**EXERCISE BRIEF:** When a line in the entries contains the word "completion", copy that line in full.
>>>
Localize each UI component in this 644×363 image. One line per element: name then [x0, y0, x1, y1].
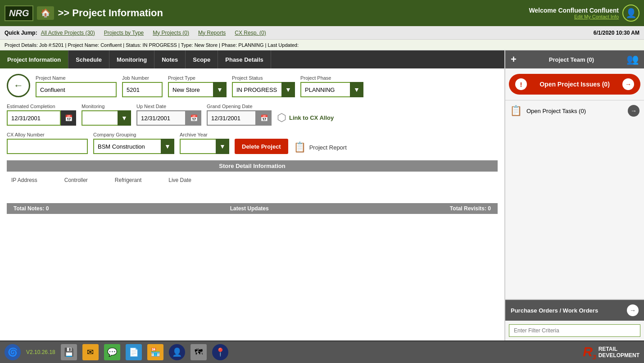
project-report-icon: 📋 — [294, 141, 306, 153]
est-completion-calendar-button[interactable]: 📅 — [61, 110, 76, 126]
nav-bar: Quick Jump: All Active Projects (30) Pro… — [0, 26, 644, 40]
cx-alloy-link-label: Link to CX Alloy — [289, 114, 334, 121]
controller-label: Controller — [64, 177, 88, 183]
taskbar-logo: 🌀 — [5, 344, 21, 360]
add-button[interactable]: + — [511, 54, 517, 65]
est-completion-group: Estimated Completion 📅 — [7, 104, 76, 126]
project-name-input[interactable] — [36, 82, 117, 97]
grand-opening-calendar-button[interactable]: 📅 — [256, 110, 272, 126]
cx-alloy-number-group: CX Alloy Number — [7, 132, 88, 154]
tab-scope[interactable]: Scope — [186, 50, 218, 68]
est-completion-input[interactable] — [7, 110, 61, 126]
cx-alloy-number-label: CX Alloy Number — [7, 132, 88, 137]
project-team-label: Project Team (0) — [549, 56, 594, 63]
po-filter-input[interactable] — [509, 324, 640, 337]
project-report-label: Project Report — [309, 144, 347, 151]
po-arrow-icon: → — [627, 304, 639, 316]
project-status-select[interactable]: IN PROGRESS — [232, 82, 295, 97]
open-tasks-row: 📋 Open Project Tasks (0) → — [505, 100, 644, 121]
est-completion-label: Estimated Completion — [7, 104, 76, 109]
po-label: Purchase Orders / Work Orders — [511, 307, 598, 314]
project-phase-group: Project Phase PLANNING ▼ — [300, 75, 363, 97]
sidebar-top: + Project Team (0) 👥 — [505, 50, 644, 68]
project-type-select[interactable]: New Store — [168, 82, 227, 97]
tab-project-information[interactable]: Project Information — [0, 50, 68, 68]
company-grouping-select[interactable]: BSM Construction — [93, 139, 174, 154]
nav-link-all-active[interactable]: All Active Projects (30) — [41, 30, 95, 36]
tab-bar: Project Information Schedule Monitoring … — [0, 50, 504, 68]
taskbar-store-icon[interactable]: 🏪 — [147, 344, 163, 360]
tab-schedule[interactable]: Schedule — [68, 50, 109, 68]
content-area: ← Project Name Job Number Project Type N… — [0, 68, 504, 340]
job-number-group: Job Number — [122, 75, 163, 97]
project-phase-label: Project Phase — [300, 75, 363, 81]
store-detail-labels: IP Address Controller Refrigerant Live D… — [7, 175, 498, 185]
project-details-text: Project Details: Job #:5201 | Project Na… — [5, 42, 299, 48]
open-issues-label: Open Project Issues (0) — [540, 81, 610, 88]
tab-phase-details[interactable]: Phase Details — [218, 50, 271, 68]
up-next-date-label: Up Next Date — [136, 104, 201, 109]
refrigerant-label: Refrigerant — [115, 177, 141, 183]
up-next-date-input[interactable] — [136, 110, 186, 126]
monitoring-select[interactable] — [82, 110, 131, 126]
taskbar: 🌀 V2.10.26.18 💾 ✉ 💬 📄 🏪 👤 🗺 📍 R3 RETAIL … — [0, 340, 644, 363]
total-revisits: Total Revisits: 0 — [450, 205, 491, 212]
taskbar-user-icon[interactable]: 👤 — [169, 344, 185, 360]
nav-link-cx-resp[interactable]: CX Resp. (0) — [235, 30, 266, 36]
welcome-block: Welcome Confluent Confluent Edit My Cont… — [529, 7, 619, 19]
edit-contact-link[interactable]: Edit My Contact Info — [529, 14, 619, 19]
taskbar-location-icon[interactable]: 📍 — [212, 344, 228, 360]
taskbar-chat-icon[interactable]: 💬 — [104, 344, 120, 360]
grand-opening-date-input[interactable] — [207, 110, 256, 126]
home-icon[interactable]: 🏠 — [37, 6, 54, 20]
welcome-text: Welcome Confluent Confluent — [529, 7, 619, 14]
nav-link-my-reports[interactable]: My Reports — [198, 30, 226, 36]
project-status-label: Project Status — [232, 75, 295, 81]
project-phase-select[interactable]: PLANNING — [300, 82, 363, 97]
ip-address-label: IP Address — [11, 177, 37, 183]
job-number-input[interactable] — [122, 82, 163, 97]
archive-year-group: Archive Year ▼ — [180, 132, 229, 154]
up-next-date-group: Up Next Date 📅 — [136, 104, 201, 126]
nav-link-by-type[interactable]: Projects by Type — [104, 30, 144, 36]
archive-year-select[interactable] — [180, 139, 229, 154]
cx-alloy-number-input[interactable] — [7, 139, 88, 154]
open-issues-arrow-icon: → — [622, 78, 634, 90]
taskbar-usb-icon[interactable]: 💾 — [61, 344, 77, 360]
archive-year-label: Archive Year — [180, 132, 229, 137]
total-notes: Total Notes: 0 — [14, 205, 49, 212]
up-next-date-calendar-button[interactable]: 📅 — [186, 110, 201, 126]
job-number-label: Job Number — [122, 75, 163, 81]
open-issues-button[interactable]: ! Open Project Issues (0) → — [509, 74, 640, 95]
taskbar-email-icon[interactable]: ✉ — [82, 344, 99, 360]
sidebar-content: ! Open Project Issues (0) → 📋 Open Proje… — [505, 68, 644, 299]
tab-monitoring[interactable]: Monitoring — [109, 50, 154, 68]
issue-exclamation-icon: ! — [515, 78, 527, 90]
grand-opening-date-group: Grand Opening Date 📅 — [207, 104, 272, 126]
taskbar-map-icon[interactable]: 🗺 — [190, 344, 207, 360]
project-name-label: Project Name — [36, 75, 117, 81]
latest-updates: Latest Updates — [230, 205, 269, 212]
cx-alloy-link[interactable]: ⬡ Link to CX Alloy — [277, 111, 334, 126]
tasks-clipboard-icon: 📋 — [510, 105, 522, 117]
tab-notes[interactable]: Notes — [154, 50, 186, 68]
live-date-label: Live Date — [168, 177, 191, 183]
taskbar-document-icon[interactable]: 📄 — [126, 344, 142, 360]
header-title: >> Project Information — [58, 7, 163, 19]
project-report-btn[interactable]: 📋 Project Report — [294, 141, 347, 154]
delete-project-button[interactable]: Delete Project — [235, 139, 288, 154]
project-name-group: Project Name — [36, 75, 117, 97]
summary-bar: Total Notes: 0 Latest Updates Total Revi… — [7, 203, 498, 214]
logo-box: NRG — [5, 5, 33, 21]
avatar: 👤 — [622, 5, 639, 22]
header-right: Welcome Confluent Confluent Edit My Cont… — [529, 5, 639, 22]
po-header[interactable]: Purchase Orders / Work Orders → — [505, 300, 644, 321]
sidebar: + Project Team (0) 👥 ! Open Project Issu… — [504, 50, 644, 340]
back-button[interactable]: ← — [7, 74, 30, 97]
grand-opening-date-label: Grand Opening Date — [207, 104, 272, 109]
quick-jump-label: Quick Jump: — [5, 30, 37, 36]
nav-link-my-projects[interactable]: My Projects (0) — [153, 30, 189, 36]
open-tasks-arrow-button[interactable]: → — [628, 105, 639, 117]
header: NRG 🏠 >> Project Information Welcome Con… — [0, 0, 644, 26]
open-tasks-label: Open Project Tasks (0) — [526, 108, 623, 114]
<<<
**OUTPUT OF THE TASK:**
est-completion-calendar-button[interactable]: 📅 — [61, 110, 76, 126]
est-completion-group: Estimated Completion 📅 — [7, 104, 76, 126]
est-completion-input[interactable] — [7, 110, 61, 126]
est-completion-label: Estimated Completion — [7, 104, 76, 109]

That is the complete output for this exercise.